The University of Louisiana Monroe Kitty DeGree School of Nursing is participating in the Nursing Adjunct Faculty Project. Also in the project are Louisiana Tech University and Delta Community College nursing programs. The goal is to graduate up to 180 more nurses among the three schools than they would otherwise have the capacity to produce over a three-year period. To reach this goal, more adjunct nursing instructors will be hired and more students accepted. Blue Cross and Blue Shield Foundation recently awarded Workforce Development Board 83 a $300,000 grant to employ qualified nurses as adjunct clinical instructors. The Living Well Foundation provided an additional $44,000 to the WDB-83.

Wendy Bailes, Ph.D., RN, Associate Professor and Interim Director of Kitty DeGree School of Nursing, explained, saying, “The Kitty DeGree School of Nursing has had the privilege to collaborate with the Northeast Louisiana Healthcare Alliance (NELAHCA), Workforce Development Board 83 and our fellow nursing programs at Louisiana Delta Community College and Louisiana Tech University to provide ways to potentially increase our region’s nursing workforce through increased admissions.”
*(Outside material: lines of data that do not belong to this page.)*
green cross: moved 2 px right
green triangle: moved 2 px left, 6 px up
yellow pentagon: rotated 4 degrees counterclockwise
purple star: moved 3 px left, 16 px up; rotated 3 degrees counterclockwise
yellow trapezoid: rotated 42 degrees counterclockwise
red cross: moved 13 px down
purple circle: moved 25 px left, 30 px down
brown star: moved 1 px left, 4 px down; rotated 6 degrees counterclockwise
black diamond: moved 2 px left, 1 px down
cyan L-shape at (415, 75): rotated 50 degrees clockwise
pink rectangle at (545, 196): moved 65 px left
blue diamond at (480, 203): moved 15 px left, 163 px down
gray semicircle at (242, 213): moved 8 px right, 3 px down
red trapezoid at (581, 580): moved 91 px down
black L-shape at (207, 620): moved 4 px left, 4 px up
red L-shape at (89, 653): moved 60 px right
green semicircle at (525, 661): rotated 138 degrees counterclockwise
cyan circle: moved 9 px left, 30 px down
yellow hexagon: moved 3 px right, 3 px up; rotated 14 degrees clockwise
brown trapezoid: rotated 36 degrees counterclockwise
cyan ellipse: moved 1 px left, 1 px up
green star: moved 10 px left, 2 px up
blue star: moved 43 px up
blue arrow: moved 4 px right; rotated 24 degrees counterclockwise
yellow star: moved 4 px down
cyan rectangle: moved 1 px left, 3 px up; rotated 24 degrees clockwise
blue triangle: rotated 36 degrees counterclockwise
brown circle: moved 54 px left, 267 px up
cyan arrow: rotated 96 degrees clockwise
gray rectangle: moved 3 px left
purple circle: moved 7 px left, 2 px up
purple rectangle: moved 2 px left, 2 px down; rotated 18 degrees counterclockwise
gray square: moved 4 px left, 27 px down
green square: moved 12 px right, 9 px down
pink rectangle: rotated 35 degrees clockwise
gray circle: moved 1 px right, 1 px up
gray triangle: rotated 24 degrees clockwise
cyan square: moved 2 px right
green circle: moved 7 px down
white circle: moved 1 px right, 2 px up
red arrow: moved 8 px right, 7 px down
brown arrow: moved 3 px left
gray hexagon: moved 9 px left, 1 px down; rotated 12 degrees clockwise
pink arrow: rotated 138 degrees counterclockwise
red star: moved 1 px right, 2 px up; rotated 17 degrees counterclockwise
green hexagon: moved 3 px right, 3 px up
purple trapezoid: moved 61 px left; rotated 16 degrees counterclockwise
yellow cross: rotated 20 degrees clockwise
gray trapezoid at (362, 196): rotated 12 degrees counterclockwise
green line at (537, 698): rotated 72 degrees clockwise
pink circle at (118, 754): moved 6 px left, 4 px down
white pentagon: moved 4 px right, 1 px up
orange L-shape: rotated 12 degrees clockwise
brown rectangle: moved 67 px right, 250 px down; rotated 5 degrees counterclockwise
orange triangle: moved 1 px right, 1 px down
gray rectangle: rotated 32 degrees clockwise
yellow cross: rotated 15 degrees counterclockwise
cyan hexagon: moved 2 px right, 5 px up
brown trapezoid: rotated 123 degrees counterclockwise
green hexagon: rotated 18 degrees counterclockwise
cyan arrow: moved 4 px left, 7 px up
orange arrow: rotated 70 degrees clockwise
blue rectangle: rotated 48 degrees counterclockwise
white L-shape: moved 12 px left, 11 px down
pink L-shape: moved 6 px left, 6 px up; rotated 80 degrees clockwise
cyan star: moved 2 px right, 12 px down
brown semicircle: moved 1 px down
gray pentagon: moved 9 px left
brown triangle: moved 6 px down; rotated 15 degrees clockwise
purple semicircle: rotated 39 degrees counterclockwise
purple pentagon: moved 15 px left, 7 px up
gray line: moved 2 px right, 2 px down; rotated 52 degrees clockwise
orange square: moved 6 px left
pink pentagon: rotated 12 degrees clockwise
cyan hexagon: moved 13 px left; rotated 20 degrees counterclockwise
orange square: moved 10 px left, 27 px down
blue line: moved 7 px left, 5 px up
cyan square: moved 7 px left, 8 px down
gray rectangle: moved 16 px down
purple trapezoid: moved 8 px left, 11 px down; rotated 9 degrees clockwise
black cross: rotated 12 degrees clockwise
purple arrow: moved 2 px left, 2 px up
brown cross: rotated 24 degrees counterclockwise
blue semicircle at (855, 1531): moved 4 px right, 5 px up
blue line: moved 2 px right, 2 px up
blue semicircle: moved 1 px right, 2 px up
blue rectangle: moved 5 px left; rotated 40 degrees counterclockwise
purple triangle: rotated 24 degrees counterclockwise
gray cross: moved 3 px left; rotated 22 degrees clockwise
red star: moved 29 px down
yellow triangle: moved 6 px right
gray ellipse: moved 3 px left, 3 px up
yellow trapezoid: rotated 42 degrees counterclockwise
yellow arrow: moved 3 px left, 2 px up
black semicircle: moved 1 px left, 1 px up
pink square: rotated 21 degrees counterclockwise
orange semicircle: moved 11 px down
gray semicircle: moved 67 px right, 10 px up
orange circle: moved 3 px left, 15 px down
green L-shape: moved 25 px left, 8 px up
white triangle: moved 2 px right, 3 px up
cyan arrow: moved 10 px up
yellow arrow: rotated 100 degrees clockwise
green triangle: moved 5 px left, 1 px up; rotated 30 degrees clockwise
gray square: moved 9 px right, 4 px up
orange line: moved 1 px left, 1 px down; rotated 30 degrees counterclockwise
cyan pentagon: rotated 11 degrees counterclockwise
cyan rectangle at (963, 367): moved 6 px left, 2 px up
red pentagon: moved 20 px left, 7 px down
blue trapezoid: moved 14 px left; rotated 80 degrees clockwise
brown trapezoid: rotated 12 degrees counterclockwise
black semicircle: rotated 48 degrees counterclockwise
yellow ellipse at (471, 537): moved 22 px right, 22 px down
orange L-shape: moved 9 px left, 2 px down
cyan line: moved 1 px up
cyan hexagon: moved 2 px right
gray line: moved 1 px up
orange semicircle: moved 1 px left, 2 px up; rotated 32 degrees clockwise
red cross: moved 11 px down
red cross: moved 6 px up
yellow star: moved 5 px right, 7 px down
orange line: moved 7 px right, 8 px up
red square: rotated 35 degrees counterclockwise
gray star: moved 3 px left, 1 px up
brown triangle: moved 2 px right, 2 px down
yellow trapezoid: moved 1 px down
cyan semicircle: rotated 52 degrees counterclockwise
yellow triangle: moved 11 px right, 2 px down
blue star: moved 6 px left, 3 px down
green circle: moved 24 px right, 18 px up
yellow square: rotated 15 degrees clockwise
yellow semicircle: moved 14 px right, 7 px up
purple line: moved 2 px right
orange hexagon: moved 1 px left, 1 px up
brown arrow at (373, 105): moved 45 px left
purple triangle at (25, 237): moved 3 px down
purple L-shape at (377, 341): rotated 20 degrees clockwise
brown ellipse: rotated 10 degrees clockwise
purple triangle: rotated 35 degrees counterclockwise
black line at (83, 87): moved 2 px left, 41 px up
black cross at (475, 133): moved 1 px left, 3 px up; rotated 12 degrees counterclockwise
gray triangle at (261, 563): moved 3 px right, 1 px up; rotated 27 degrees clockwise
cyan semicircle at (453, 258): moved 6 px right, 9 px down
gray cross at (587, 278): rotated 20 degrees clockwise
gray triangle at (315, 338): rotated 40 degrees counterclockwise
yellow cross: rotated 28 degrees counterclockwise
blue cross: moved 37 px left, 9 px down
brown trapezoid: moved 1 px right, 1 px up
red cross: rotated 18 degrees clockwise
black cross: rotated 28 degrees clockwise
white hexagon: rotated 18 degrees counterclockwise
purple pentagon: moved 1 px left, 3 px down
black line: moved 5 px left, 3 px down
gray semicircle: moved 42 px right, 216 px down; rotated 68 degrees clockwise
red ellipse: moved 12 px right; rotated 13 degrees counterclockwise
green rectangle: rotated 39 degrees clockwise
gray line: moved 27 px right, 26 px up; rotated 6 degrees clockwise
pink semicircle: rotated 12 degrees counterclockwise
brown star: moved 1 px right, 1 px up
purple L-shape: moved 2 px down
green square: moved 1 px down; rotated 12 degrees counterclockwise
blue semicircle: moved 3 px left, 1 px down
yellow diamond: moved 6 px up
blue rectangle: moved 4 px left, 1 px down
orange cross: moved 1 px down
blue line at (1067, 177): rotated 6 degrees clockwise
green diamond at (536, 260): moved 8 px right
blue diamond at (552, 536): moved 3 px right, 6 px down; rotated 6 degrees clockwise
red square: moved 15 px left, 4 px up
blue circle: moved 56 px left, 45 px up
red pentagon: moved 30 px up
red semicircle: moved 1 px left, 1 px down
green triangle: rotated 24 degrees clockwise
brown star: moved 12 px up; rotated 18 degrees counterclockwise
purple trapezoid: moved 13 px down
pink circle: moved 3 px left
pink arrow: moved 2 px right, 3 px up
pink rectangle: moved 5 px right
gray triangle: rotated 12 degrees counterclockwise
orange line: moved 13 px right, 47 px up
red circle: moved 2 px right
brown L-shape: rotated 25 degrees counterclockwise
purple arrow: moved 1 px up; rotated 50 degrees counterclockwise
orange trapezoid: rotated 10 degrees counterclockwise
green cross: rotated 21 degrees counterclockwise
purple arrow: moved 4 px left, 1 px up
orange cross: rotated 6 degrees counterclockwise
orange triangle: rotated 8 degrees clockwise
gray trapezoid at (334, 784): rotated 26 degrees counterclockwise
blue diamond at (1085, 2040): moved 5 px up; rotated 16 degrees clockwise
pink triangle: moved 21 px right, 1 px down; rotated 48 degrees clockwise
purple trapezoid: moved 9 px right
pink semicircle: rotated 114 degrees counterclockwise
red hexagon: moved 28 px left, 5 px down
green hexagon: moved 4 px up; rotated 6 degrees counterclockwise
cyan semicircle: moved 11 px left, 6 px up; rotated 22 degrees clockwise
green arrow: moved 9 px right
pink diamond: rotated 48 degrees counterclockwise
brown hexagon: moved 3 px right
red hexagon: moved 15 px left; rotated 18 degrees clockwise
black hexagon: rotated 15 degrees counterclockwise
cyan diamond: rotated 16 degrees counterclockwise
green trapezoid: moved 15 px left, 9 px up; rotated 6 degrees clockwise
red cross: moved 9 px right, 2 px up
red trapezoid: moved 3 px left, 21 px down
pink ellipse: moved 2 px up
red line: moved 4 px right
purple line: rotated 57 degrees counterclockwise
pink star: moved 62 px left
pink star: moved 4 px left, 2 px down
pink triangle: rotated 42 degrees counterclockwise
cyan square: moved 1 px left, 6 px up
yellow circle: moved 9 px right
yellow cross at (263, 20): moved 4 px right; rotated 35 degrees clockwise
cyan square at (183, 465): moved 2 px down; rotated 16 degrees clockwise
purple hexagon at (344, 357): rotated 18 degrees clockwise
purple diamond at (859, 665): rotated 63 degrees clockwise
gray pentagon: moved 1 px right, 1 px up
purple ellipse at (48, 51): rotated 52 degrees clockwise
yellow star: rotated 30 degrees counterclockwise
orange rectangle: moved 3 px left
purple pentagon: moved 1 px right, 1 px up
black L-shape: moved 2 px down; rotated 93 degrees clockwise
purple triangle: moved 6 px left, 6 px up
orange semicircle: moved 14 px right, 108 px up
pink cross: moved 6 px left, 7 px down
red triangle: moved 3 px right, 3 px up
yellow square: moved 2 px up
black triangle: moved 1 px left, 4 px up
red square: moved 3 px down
“Through the collaboration, Kitty DeGree School of Nursing will be able to increase the enrollment number up to 10 additional students per semester, from the budgeted amount. This number is determined at the end of each semester and is affected by multiple factors,” Bailes said.
 
“It is only through the hard work of the Workforce Development Board 83 in writing the grant and the Northeast Louisiana Healthcare Alliance’s willingness to not only provide, but encourage, their master’s prepared nurses to step into the clinical faculty role,” said Bailes.

Using the new grant, the Workforce Development Board will provide for six adjunct instructor positions. Nine healthcare facilities have agreed to host clinicals for students in nursing programs.

“Students will benefit from working with advanced practice nurses in the nurses’ home setting. Our students who commute from rural parishes may find a clinical site close to home! We are excited about the direction this will take us as the school continues to work and serve within this community,” Bailes said.

“This investment will support a community that has come together to make critical strides in improving quality of care,” said Michael Tipton, president of the BCBS Foundation. “The nurses who graduate from this program will provide an estimated additional 15,600 patient-care services in the region.”